Charles Murray dissects Ross Douthat‘s latest tome for the Claremont Review of Books.

“Complaining about decadence is, almost by definition, a luxury good,” Ross Douthat observes in his new book, The Decadent Society. It is also an easy target for derision if returning to an un-decadent society means, for example, giving up antibiotics. The world in the 21st century is a better place than it has ever been on every measure of material well-being. This is most conspicuously true in the nations of the advanced West that are most open to accusations of decadence.

The New York Times columnist recognizes this, but asks us nonetheless to consider ways in which there is much to complain about. He takes his definition of decadence from Jacques Barzun’s From Dawn to Decadence (2000). “All that is meant by Decadence is ‘falling off,’” Barzun wrote. …

… Douthat assesses contemporary life in terms of “the four horsemen” of decadence: stagnation, sterility, sclerosis, and repetition.

Economic stagnation is the most widely documented form of contemporary stagnation, characterized by falling GDP growth rates over the past half-century, little or no growth in working-class wages, lower social mobility, lower geographic mobility in search of new jobs, and healthy working-class males dropping out of the labor force.

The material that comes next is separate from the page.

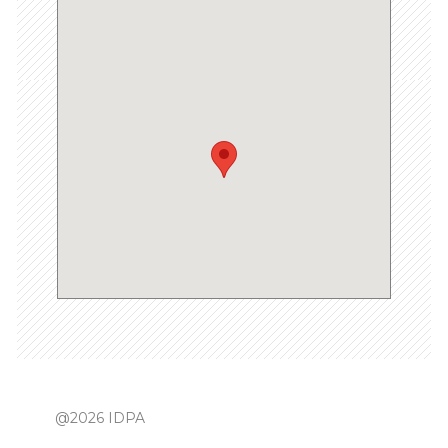
@2026 IDPA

Douthat adds a twist to this familiar story that took me by surprise but ultimately convinced me: we are also in the midst of a prolonged period of technological stagnation. …

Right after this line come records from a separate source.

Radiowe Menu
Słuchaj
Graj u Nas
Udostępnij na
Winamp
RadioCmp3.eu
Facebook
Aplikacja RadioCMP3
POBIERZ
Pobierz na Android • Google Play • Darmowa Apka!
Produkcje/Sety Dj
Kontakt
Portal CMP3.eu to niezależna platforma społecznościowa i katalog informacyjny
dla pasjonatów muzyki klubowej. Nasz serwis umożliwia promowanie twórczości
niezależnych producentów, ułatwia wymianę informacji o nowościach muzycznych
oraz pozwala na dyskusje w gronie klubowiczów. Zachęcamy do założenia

… Sterility as Douthat uses the word refers to the below-replacement birth rates that are observed in almost every advanced nation. Low birth rates have a variety of adverse economic consequences, but that’s not the main point. Societies without many young people “are simply less likely to be dynamic, less interested in risk taking, than societies with younger demographic profiles.” The growing number of young adults who say they don’t even want children is linked with solipsism and anomie.